I Am A Camera
Until Sat Sep 22 2012
© Nicolai Kornum
Time Out rating:
Time Out says
Mon Sep 10 2012
In 1939, as the lights went out again all over Europe, Christopher Isherwood published his record of their last flicker: the divine decadence of the 1930s Weimar Republic, where misfits partied into the dawn of Nazi darkness. His 'Goodbye to Berlin' was adapted in 1951 into this snapshot.
In a tawdry Berlin room, Isherwood the narrator struggles to become the camera of the title (quite passive, recording, not thinking) as characters pass before his lens: beautiful, rich Jew Natalia; Fritz, the broke playboy who loves her; landlady Fraulein Schneider; and Sally Bowles, cabaret star, self-declared slut and inept opportunist, who becomes Isherwood's friend.

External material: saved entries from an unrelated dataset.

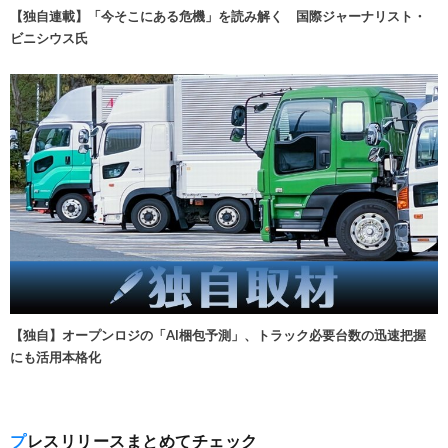
【独自連載】「今そこにある危機」を読み解く 国際ジャーナリスト・
ビニシウス氏
【独自】オープンロジの「AI梱包予測」、トラック必要台数の迅速把握
にも活用本格化
プレスリリースまとめてチェック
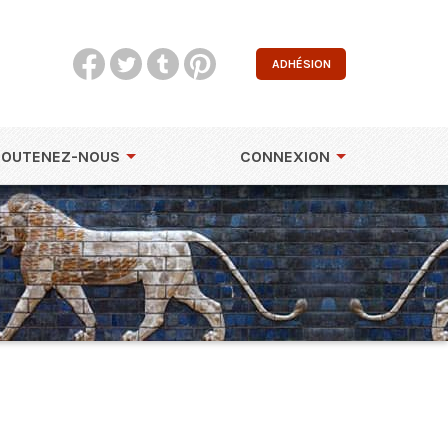
ADHÉSION
SOUTENEZ-NOUS
CONNEXION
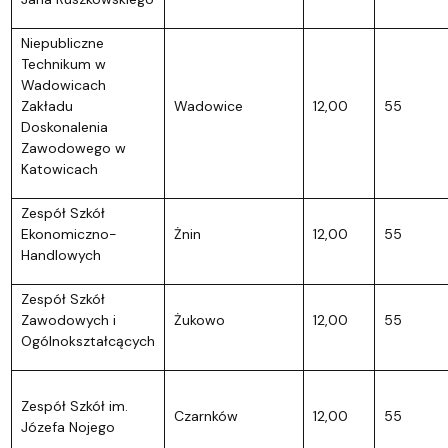
Niepubliczne
Technikum w
Wadowicach
Zakładu
Wadowice
12,00
55
Doskonalenia
Zawodowego w
Katowicach
Zespół Szkół
Ekonomiczno-
Żnin
12,00
55
Handlowych
Zespół Szkół
Zawodowych i
Żukowo
12,00
55
Ogólnokształcących
Zespół Szkół im.
Czarnków
12,00
55
Józefa Nojego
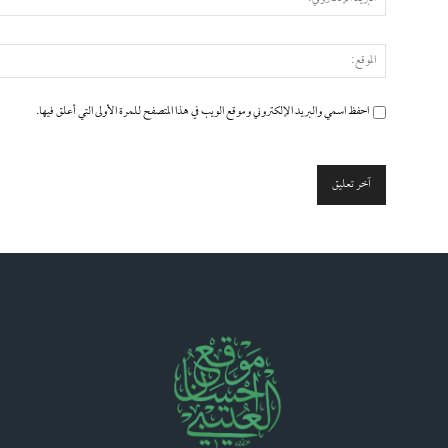
احفظ اسمي والبريد الإلكتروني وموقع الويب في هذا المتصفح للمرة الأولى التي أعلق فيها.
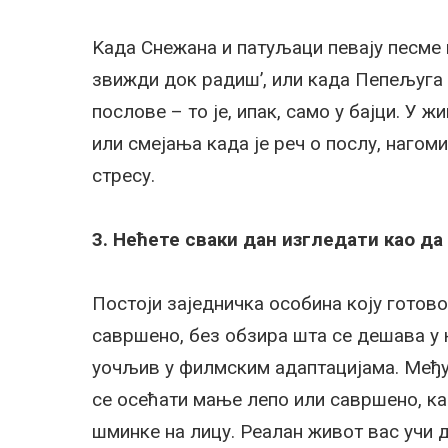
Kада Снежана и патуљаци певају песме по
звижди док радиш’, или када Пепељуга 
послове – то је, ипак, само у бајци. У 
или смејања када је реч о послу, наго
стресу.
3. Нећете сваки дан изгледати као да
Постоји заједничка особина коју готово
савршено, без обзира шта се дешава у
уочљив у филмским адаптацијама. Међут
се осећати мање лепо или савршено, ка
шминке на лицу. Реалан живот вас учи 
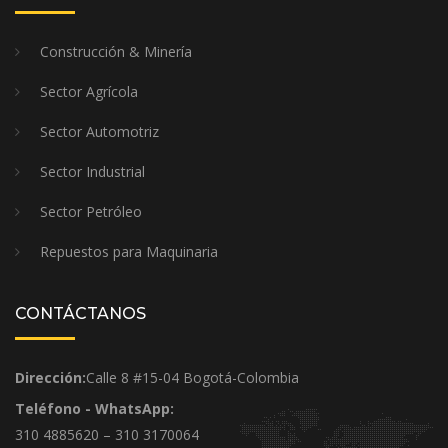
Construcción & Minería
Sector Agrícola
Sector Automotriz
Sector Industrial
Sector Petróleo
Repuestos para Maquinaria
CONTÁCTANOS
Dirección:
Calle 8 #15-04 Bogotá-Colombia
Teléfono - WhatsApp:
310 4885620 – 310 3170064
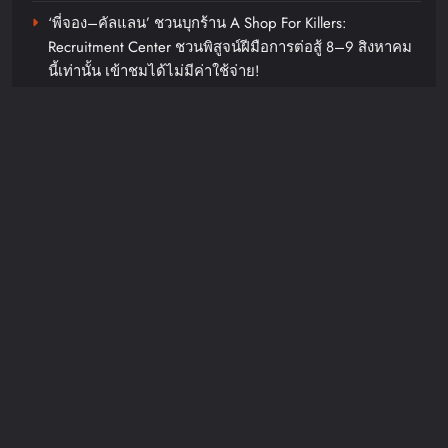
‘พี่จอง–คัลแลน’ ชวนบุกร้าน A Shop For Killers:
Recruitment Center ชวนพิสูจน์ฝีมือการต่อสู้ 8–9 สิงหาคม
นี้เท่านั้น เข้าชมได้ไม่มีค่าใช้จ่าย!
GUNKUL – LH Bank ลงนามสัญญา
รู้จัก ADÉLA ป๊อปสตาร์สาวดาวรุ่งจากสโลวาเกีย กับเพลงสุด
สินเชื่อสีเขียว 1,000 ล้านบาท เดิน
ไวรัล “Ain’t In LA”พร้อมประกาศอัลบั้มเดบิวต์ PRIMA
หน้าลงทุนโรงไฟฟ้าพลังงานสะอาด
เตรียมปล่อย 4 ก.ย. นี้
รับเป้าหมาย Carbon Neutrality และ
Net Zero Emissions ของประเทศ
Recent Comments
chillandfin
3 days ago
0
JosephMof
on
“Golden” สร้างตำนานไม่หยุด คว้าอันดับ 1
OMODA & JAECOO ประกาศ
Billboard Hot 100 + ทำลายสถิติ Perfect All-Kill ที่เกาหลี
ครองใจทุกเพศทุกวัยทั่วโลก ศิลปิน + ครีเอเตอร์แห่ทำคลิป
ทิศทางธุรกิจครึ่งปีหลังชูกลยุทธ์การ
อย่างต่อเนื่อง
เป็น REEV Pioneer ในตลาดไทย
พร้อมต่อยอดความสำเร็จครึ่งปีแรก
ด้วยแคมเปญ “Right Deal, Right
Now”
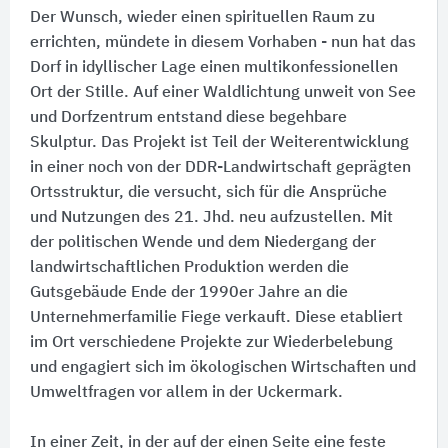
Der Wunsch, wieder einen spirituellen Raum zu
errichten, mündete in diesem Vorhaben - nun hat das
Dorf in idyllischer Lage einen multikonfessionellen
Ort der Stille. Auf einer Waldlichtung unweit von See
und Dorfzentrum entstand diese begehbare
Skulptur. Das Projekt ist Teil der Weiterentwicklung
in einer noch von der DDR-Landwirtschaft geprägten
Ortsstruktur, die versucht, sich für die Ansprüche
und Nutzungen des 21. Jhd. neu aufzustellen. Mit
der politischen Wende und dem Niedergang der
landwirtschaftlichen Produktion werden die
Gutsgebäude Ende der 1990er Jahre an die
Unternehmerfamilie Fiege verkauft. Diese etabliert
im Ort verschiedene Projekte zur Wiederbelebung
und engagiert sich im ökologischen Wirtschaften und
Umweltfragen vor allem in der Uckermark.
In einer Zeit, in der auf der einen Seite eine feste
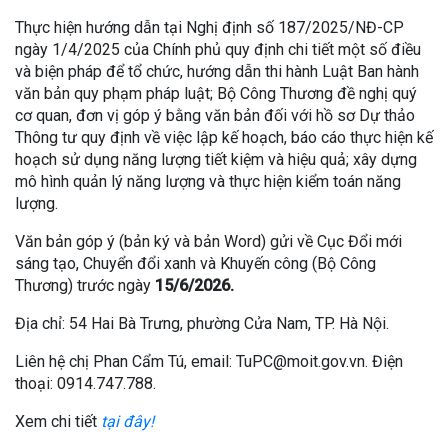
Thực hiện hướng dẫn tại Nghị định số 187/2025/NĐ-CP
ngày 1/4/2025 của Chính phủ quy định chi tiết một số điều
và biện pháp để tổ chức, hướng dẫn thi hành Luật Ban hành
văn bản quy phạm pháp luật; Bộ Công Thương đề nghị quý
cơ quan, đơn vị góp ý bằng văn bản đối với hồ sơ Dự thảo
Thông tư quy định về việc lập kế hoạch, báo cáo thực hiện kế
hoạch sử dụng năng lượng tiết kiệm và hiệu quả; xây dựng
mô hình quản lý năng lượng và thực hiện kiểm toán năng
lượng.
Văn bản góp ý (bản ký và bản Word) gửi về Cục Đổi mới
sáng tạo, Chuyển đổi xanh và Khuyến công (Bộ Công
Thương) trước ngày
15/6/2026.
Địa chỉ: 54 Hai Bà Trưng, phường Cửa Nam, TP. Hà Nội.
Liên hệ chị Phan Cẩm Tú, email: TuPC@moit.gov.vn. Điện
thoại: 0914.747.788.
Xem chi tiết
tại đây!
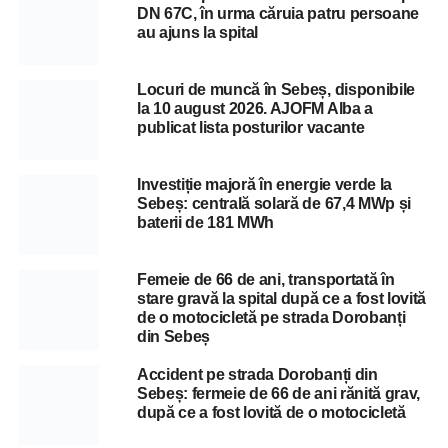
DN 67C, în urma căruia patru persoane
au ajuns la spital
Locuri de muncă în Sebeș, disponibile
la 10 august 2026. AJOFM Alba a
publicat lista posturilor vacante
Investiție majoră în energie verde la
Sebeș: centrală solară de 67,4 MWp și
baterii de 181 MWh
Femeie de 66 de ani, transportată în
stare gravă la spital după ce a fost lovită
de o motocicletă pe strada Dorobanți
din Sebeș
Accident pe strada Dorobanți din
Sebeș: fermeie de 66 de ani rănită grav,
după ce a fost lovită de o motocicletă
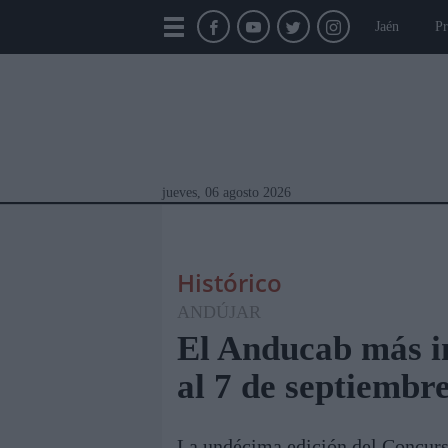
Jaén
Pr
jueves, 06 agosto 2026
Histórico
ANDÚJAR
El Anducab más in
al 7 de septiembr
Módulos Portada
Jaén
Provincia
Linar
La undécima edición del Concurs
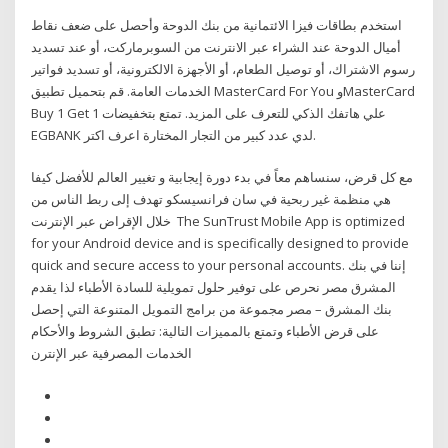
استخدم بطاقات فيزا الائتمانية من بنك الدوحة وأحصل على ضعف نقاط
أميال الدوحة عند الشراء عبر الانترنت من السوبرماركت، أو عند تسديد
رسوم الاشتراك، أو توصيل الطعام، أو الأجهزة الالكترونية، أو تسديد فواتير
الخدمات العامة. قم بتحميل تطبيق MasterCard For You وMasterCard
Buy 1 Get 1 علي هاتفك الذكي للتعرف على المزيد. تمتع بتخفيضات
EGBANK لدي عدد كبير من التجار المختارة اعرف اكتر.
مع كل قرض، سنساهم معاً في بدء دورة إيجابية و تغيير العالم للأفضل كيفا
هي منظمة غير ربحية في سان فرانسيسكو تهدف إلى ربط الناس من
خلال الإقراض عبر الإنترنت The SunTrust Mobile App is optimized
for your Android device and is specifically designed to provide
quick and secure access to your personal accounts. إننا في بنك
المشرق مصر نحرص على توفير حلول تمويلية للسادة الأطباء لذا يقدم
بنك المشرق – مصر مجموعة من برامج التمويل المتنوعة التي إحصل
على قرض الأطباء وتمتع بالمميزات التالية: تطبق الشروط والأحكام
الخدمات المصرفية عبر الإنترن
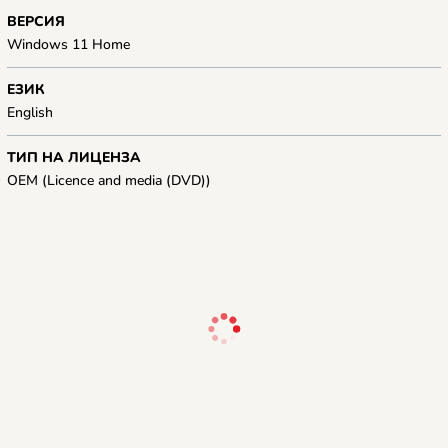
ВЕРСИЯ
Windows 11 Home
ЕЗИК
English
ТИП НА ЛИЦЕНЗА
OEM (Licence and media (DVD))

Harry Melling, once Harry Potter's cousin Dudley Dursley, is excellent as the flaccid author. But Rebecca Humphries struggles in the shadow of Liza Minnelli, who played Sally in the 1972 film adaptation, 'Cabaret'. This coy play cringes beneath the jackboot of history, and 'Cabaret' tap-dances on its grave.
There's no trace of Isherwood's homosexuality, and the appearance of Sally's mother shoves us from Berlin's underworld into the British drawing room – a narrow escape, perhaps, for those who managed it in reality but, for an audience, a step too far out of the hot homicidal glare of the Third Reich.